# BRIEF:
Set down the data below in full, exactly as it reads, but without the pictures.

[Stored dataset items]
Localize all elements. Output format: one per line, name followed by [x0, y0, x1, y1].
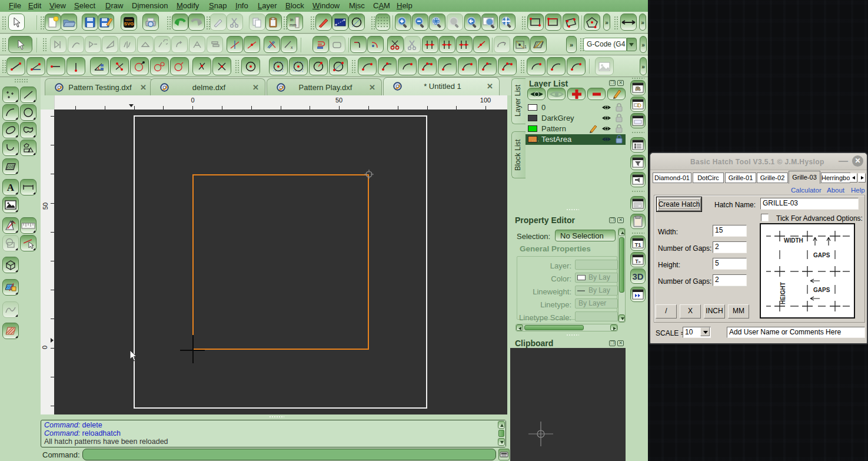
- svg-text:mm: mm: [290, 23, 297, 27]
- svg-text:GAPS: GAPS: [813, 287, 830, 293]
- svg-text:.1: .1: [523, 45, 527, 49]
- svg-text:T: T: [635, 258, 638, 264]
- svg-text:x: x: [291, 45, 293, 49]
- svg-text:WIDTH: WIDTH: [784, 237, 803, 244]
- svg-text:GAPS: GAPS: [813, 252, 830, 258]
- svg-text:T1: T1: [635, 242, 641, 248]
- svg-text:in: in: [290, 18, 294, 22]
- svg-text:SVG: SVG: [124, 21, 134, 26]
- svg-text:HEIGHT: HEIGHT: [780, 282, 786, 304]
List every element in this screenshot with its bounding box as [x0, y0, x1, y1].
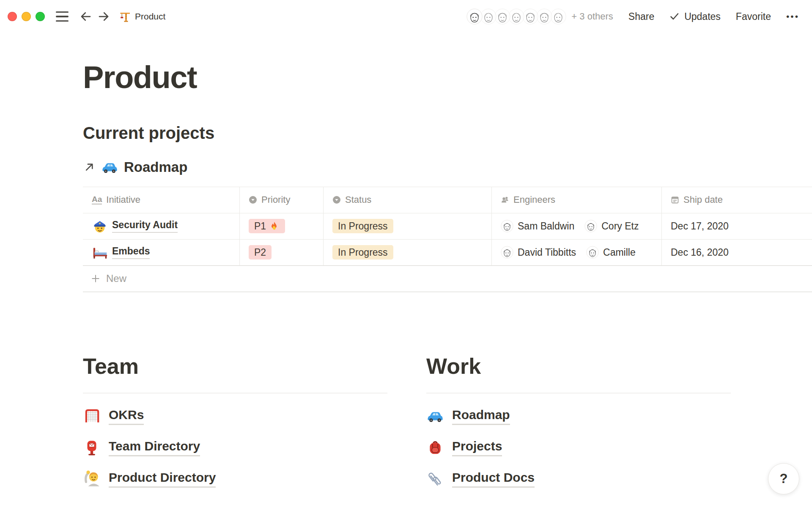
viewer-avatars[interactable] [466, 8, 566, 25]
fire-icon [269, 221, 280, 231]
column-header-status[interactable]: Status [324, 187, 492, 213]
north-east-arrow-icon [83, 161, 96, 174]
avatar[interactable] [494, 8, 510, 25]
team-section: Team OKRs Team Directory Product Directo… [83, 355, 387, 495]
work-links: Roadmap Projects Product Docs [426, 400, 731, 494]
avatar [501, 246, 513, 259]
roadmap-link[interactable]: Roadmap [426, 400, 731, 432]
engineers-cell[interactable]: David Tibbitts Camille [492, 240, 662, 266]
new-row-button[interactable]: New [83, 266, 812, 292]
police-officer-icon [92, 218, 108, 234]
roadmap-database-link[interactable]: Roadmap [83, 159, 812, 175]
column-header-initiative[interactable]: Aa Initiative [83, 187, 240, 213]
okrs-link[interactable]: OKRs [83, 400, 387, 432]
avatar[interactable] [480, 8, 497, 25]
status-cell[interactable]: In Progress [324, 213, 492, 240]
status-tag: In Progress [332, 219, 393, 233]
column-header-ship-date[interactable]: Ship date [662, 187, 812, 213]
initiative-cell[interactable]: Security Audit [83, 213, 240, 240]
topbar: Product + 3 others Share Updates Favorit… [0, 0, 812, 33]
priority-tag: P1 [249, 219, 285, 233]
page-body: Product Current projects Roadmap Aa Init… [0, 61, 812, 494]
person-raising-hand-icon [83, 470, 101, 488]
goal-net-icon [83, 407, 101, 425]
check-icon [669, 11, 680, 22]
page-title: Product [83, 61, 812, 94]
priority-tag: P2 [249, 245, 272, 260]
divider [426, 393, 731, 393]
help-button[interactable]: ? [768, 463, 799, 494]
breadcrumb[interactable]: Product [118, 10, 165, 23]
more-menu-button[interactable]: ••• [786, 11, 799, 22]
link-columns: Team OKRs Team Directory Product Directo… [83, 355, 812, 495]
ship-date-cell[interactable]: Dec 17, 2020 [662, 213, 812, 240]
priority-cell[interactable]: P2 [240, 240, 324, 266]
avatar [501, 220, 513, 232]
more-viewers-label[interactable]: + 3 others [571, 11, 613, 22]
avatar [584, 220, 597, 232]
avatar[interactable] [550, 8, 566, 25]
engineer: Sam Baldwin [501, 220, 574, 232]
avatar[interactable] [508, 8, 524, 25]
forward-button[interactable] [96, 9, 111, 24]
engineer: David Tibbitts [501, 246, 576, 259]
blue-car-icon [426, 408, 444, 424]
roadmap-table: Aa Initiative Priority Status Engineers [83, 187, 812, 292]
product-directory-link[interactable]: Product Directory [83, 463, 387, 494]
status-cell[interactable]: In Progress [324, 240, 492, 266]
share-button[interactable]: Share [628, 11, 654, 22]
security-audit-link[interactable]: Security Audit [112, 219, 178, 233]
updates-button[interactable]: Updates [669, 11, 721, 22]
ship-date-cell[interactable]: Dec 16, 2020 [662, 240, 812, 266]
priority-cell[interactable]: P1 [240, 213, 324, 240]
initiative-cell[interactable]: Embeds [83, 240, 240, 266]
favorite-button[interactable]: Favorite [736, 11, 771, 22]
team-heading: Team [83, 355, 387, 378]
construction-crane-icon [118, 10, 131, 23]
current-projects-heading: Current projects [83, 124, 812, 142]
roadmap-link-label: Roadmap [124, 159, 187, 175]
team-links: OKRs Team Directory Product Directory [83, 400, 387, 494]
postbox-icon [83, 439, 101, 456]
avatar[interactable] [466, 8, 483, 25]
sidebar-menu-icon[interactable] [56, 11, 69, 22]
notion-window: Product + 3 others Share Updates Favorit… [0, 0, 812, 508]
embeds-link[interactable]: Embeds [112, 246, 150, 259]
column-header-engineers[interactable]: Engineers [492, 187, 662, 213]
avatar[interactable] [536, 8, 552, 25]
bed-icon [92, 244, 108, 260]
select-property-icon [332, 196, 341, 204]
minimize-window-button[interactable] [22, 12, 31, 21]
people-property-icon [501, 196, 509, 204]
back-button[interactable] [79, 9, 93, 24]
table-header-row: Aa Initiative Priority Status Engineers [83, 187, 812, 213]
backpack-icon [426, 439, 444, 456]
blue-car-icon [101, 159, 118, 175]
avatar [586, 246, 599, 259]
column-header-priority[interactable]: Priority [240, 187, 324, 213]
text-property-icon: Aa [92, 195, 102, 204]
divider [83, 393, 387, 393]
product-docs-link[interactable]: Product Docs [426, 463, 731, 494]
linked-paperclips-icon [426, 470, 444, 488]
zoom-window-button[interactable] [36, 12, 45, 21]
status-tag: In Progress [332, 245, 393, 260]
engineer: Cory Etz [584, 220, 639, 232]
date-property-icon [671, 196, 679, 204]
close-window-button[interactable] [8, 12, 17, 21]
work-section: Work Roadmap Projects Product Docs [426, 355, 731, 495]
table-row: Security Audit P1 In Progress Sam Baldwi… [83, 213, 812, 240]
projects-link[interactable]: Projects [426, 432, 731, 463]
engineers-cell[interactable]: Sam Baldwin Cory Etz [492, 213, 662, 240]
breadcrumb-title: Product [135, 11, 165, 22]
select-property-icon [249, 196, 257, 204]
engineer: Camille [586, 246, 636, 259]
topbar-actions: + 3 others Share Updates Favorite ••• [466, 8, 799, 25]
team-directory-link[interactable]: Team Directory [83, 432, 387, 463]
window-controls [8, 12, 45, 21]
work-heading: Work [426, 355, 731, 378]
avatar[interactable] [522, 8, 538, 25]
table-row: Embeds P2 In Progress David Tibbitts Cam… [83, 240, 812, 266]
plus-icon [91, 274, 100, 283]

# OUTPUT FOR THIS TASK:
Localize all elements. Output format: one per line, name followed by [x0, y0, x1, y1].
- svg-text:mm: mm: [290, 23, 297, 27]
- svg-text:GAPS: GAPS: [813, 287, 830, 293]
- svg-text:.1: .1: [523, 45, 527, 49]
- svg-text:T: T: [635, 258, 638, 264]
- svg-text:x: x: [291, 45, 293, 49]
- svg-text:WIDTH: WIDTH: [784, 237, 803, 244]
- svg-text:GAPS: GAPS: [813, 252, 830, 258]
- svg-text:T1: T1: [635, 242, 641, 248]
- svg-text:in: in: [290, 18, 294, 22]
- svg-text:SVG: SVG: [124, 21, 134, 26]
- svg-text:HEIGHT: HEIGHT: [780, 282, 786, 304]
List every element in this screenshot with its bounding box as [x0, y0, x1, y1].
viewer-avatars[interactable] [466, 8, 566, 25]
fire-icon [269, 221, 280, 231]
column-header-status[interactable]: Status [324, 187, 492, 213]
north-east-arrow-icon [83, 161, 96, 174]
avatar[interactable] [494, 8, 510, 25]
team-section: Team OKRs Team Directory Product Directo… [83, 355, 387, 495]
work-links: Roadmap Projects Product Docs [426, 400, 731, 494]
avatar [501, 246, 513, 259]
roadmap-link[interactable]: Roadmap [426, 400, 731, 432]
engineers-cell[interactable]: David Tibbitts Camille [492, 240, 662, 266]
new-row-button[interactable]: New [83, 266, 812, 292]
police-officer-icon [92, 218, 108, 234]
roadmap-database-link[interactable]: Roadmap [83, 159, 812, 175]
column-header-initiative[interactable]: Aa Initiative [83, 187, 240, 213]
okrs-link[interactable]: OKRs [83, 400, 387, 432]
avatar[interactable] [480, 8, 497, 25]
status-cell[interactable]: In Progress [324, 213, 492, 240]
status-tag: In Progress [332, 219, 393, 233]
column-header-ship-date[interactable]: Ship date [662, 187, 812, 213]
initiative-cell[interactable]: Security Audit [83, 213, 240, 240]
topbar: Product + 3 others Share Updates Favorit… [0, 0, 812, 33]
priority-tag: P1 [249, 219, 285, 233]
page-body: Product Current projects Roadmap Aa Init… [0, 61, 812, 494]
person-raising-hand-icon [83, 470, 101, 488]
goal-net-icon [83, 407, 101, 425]
check-icon [669, 11, 680, 22]
page-title: Product [83, 61, 812, 94]
priority-tag: P2 [249, 245, 272, 260]
divider [426, 393, 731, 393]
help-button[interactable]: ? [768, 463, 799, 494]
breadcrumb[interactable]: Product [118, 10, 165, 23]
more-menu-button[interactable]: ••• [786, 11, 799, 22]
link-columns: Team OKRs Team Directory Product Directo… [83, 355, 812, 495]
ship-date-cell[interactable]: Dec 17, 2020 [662, 213, 812, 240]
priority-cell[interactable]: P2 [240, 240, 324, 266]
avatar [501, 220, 513, 232]
more-viewers-label[interactable]: + 3 others [571, 11, 613, 22]
avatar [584, 220, 597, 232]
avatar[interactable] [550, 8, 566, 25]
engineer: Sam Baldwin [501, 220, 574, 232]
avatar[interactable] [508, 8, 524, 25]
forward-button[interactable] [96, 9, 111, 24]
engineer: David Tibbitts [501, 246, 576, 259]
blue-car-icon [426, 408, 444, 424]
roadmap-table: Aa Initiative Priority Status Engineers [83, 187, 812, 292]
product-directory-link[interactable]: Product Directory [83, 463, 387, 494]
status-cell[interactable]: In Progress [324, 240, 492, 266]
share-button[interactable]: Share [628, 11, 654, 22]
security-audit-link[interactable]: Security Audit [112, 219, 178, 233]
updates-button[interactable]: Updates [669, 11, 721, 22]
ship-date-cell[interactable]: Dec 16, 2020 [662, 240, 812, 266]
priority-cell[interactable]: P1 [240, 213, 324, 240]
initiative-cell[interactable]: Embeds [83, 240, 240, 266]
favorite-button[interactable]: Favorite [736, 11, 771, 22]
team-heading: Team [83, 355, 387, 378]
construction-crane-icon [118, 10, 131, 23]
current-projects-heading: Current projects [83, 124, 812, 142]
roadmap-link-label: Roadmap [124, 159, 187, 175]
team-links: OKRs Team Directory Product Directory [83, 400, 387, 494]
postbox-icon [83, 439, 101, 456]
avatar[interactable] [466, 8, 483, 25]
sidebar-menu-icon[interactable] [56, 11, 69, 22]
notion-window: Product + 3 others Share Updates Favorit… [0, 0, 812, 508]
embeds-link[interactable]: Embeds [112, 246, 150, 259]
column-header-engineers[interactable]: Engineers [492, 187, 662, 213]
avatar[interactable] [536, 8, 552, 25]
bed-icon [92, 244, 108, 260]
select-property-icon [332, 196, 341, 204]
minimize-window-button[interactable] [22, 12, 31, 21]
people-property-icon [501, 196, 509, 204]
back-button[interactable] [79, 9, 93, 24]
table-header-row: Aa Initiative Priority Status Engineers [83, 187, 812, 213]
backpack-icon [426, 439, 444, 456]
blue-car-icon [101, 159, 118, 175]
avatar [586, 246, 599, 259]
column-header-priority[interactable]: Priority [240, 187, 324, 213]
text-property-icon: Aa [92, 195, 102, 204]
divider [83, 393, 387, 393]
product-docs-link[interactable]: Product Docs [426, 463, 731, 494]
linked-paperclips-icon [426, 470, 444, 488]
zoom-window-button[interactable] [36, 12, 45, 21]
status-tag: In Progress [332, 245, 393, 260]
engineer: Cory Etz [584, 220, 639, 232]
date-property-icon [671, 196, 679, 204]
close-window-button[interactable] [8, 12, 17, 21]
work-section: Work Roadmap Projects Product Docs [426, 355, 731, 495]
table-row: Security Audit P1 In Progress Sam Baldwi… [83, 213, 812, 240]
projects-link[interactable]: Projects [426, 432, 731, 463]
engineers-cell[interactable]: Sam Baldwin Cory Etz [492, 213, 662, 240]
breadcrumb-title: Product [135, 11, 165, 22]
select-property-icon [249, 196, 257, 204]
engineer: Camille [586, 246, 636, 259]
topbar-actions: + 3 others Share Updates Favorite ••• [466, 8, 799, 25]
team-directory-link[interactable]: Team Directory [83, 432, 387, 463]
window-controls [8, 12, 45, 21]
work-heading: Work [426, 355, 731, 378]
avatar[interactable] [522, 8, 538, 25]
table-row: Embeds P2 In Progress David Tibbitts Cam… [83, 240, 812, 266]
plus-icon [91, 274, 100, 283]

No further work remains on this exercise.